(Dataset entries)
○ ○ ○ ○

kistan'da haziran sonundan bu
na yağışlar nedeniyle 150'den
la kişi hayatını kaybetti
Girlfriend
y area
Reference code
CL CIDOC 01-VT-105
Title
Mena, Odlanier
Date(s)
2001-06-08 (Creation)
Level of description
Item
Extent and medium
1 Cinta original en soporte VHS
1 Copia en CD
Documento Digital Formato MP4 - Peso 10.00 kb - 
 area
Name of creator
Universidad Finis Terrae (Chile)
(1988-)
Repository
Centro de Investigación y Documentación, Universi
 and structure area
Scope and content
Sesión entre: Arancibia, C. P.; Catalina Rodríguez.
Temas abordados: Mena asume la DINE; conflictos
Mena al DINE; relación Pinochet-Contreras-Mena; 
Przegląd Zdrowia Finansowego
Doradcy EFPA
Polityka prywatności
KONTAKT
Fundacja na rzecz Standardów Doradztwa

○ ○ ○ ○

> WHAT THE TASK ASKS
The lines from the one containing "CL CIDOC 01-VT-105" through the last line of the records are to be transcribed exactly, with nothing else added.

> RESULT OF THIS EXERCISE
CL CIDOC 01-VT-105
Title
Mena, Odlanier
Date(s)
2001-06-08 (Creation)
Level of description
Item
Extent and medium
1 Cinta original en soporte VHS
1 Copia en CD
Documento Digital Formato MP4 - Peso 10.00 kb - 
 area
Name of creator
Universidad Finis Terrae (Chile)
(1988-)
Repository
Centro de Investigación y Documentación, Universi
 and structure area
Scope and content
Sesión entre: Arancibia, C. P.; Catalina Rodríguez.
Temas abordados: Mena asume la DINE; conflictos
Mena al DINE; relación Pinochet-Contreras-Mena; 
Przegląd Zdrowia Finansowego
Doradcy EFPA
Polityka prywatności
KONTAKT
Fundacja na rzecz Standardów Doradztwa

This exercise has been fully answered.